No. As of April 20, 2026, GitHub does not verify skills before they appear in registries accessible via gh skill search. The preview subcommand shows you the skill content before installation, but interpretation is left to the developer (Manage agent skills with GitHub CLI — GitHub Changelog).
If I pin to a SHA, am I protected from supply chain attacks?
Partially. A SHA pin prevents silent updates after installation. It does not protect you if the skill was already malicious at the SHA you pinned, and it does not prevent a threat actor from convincing you to install a new SHA that contains a payload.
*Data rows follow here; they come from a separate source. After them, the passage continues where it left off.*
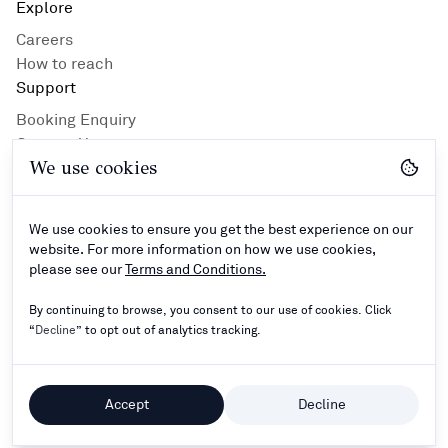
Explore
Careers
How to reach
Support
Booking Enquiry
Contact Us
We use cookies
Privacy Policy
Hotel Guidlines
Terms and Conditions
We use cookies to ensure you get the best experience on our
Connect
website. For more information on how we use cookies,
please see our
Terms and Conditions.
By continuing to browse, you consent to our use of cookies. Click
“
Decline
” to opt out of analytics tracking.
©
2024–2026
Rathna Resorts Private Limited - All
Rights Reserved.
Accept
Decline
Powered by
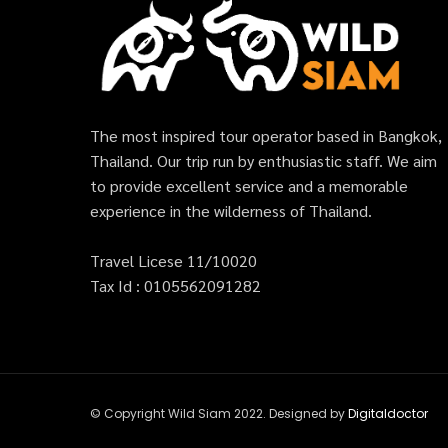
The most inspired tour operator based in Bangkok,
Thailand. Our trip run by enthusiastic staff. We aim
to provide excellent service and a memorable
experience in the wilderness of Thailand.
Travel Licese 11/10020
Tax Id : 0105562091282
© Copyright Wild Siam 2022. Designed by
Digitaldoctor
The Mitiga attack path requires only that the skill be installed once (AI Agent Supply Chain Risk: Silent Codebase Exfiltration via Skills — Mitiga).
Does the open Agent Skills spec include a sandboxing or capability model?
No. The specification is filesystem-based and relies on the host agent’s existing permission model (About agent skills — GitHub Docs). Skills can instruct an agent to perform any action that agent can perform. There is no skill-level capability boundary defined in the spec as currently published.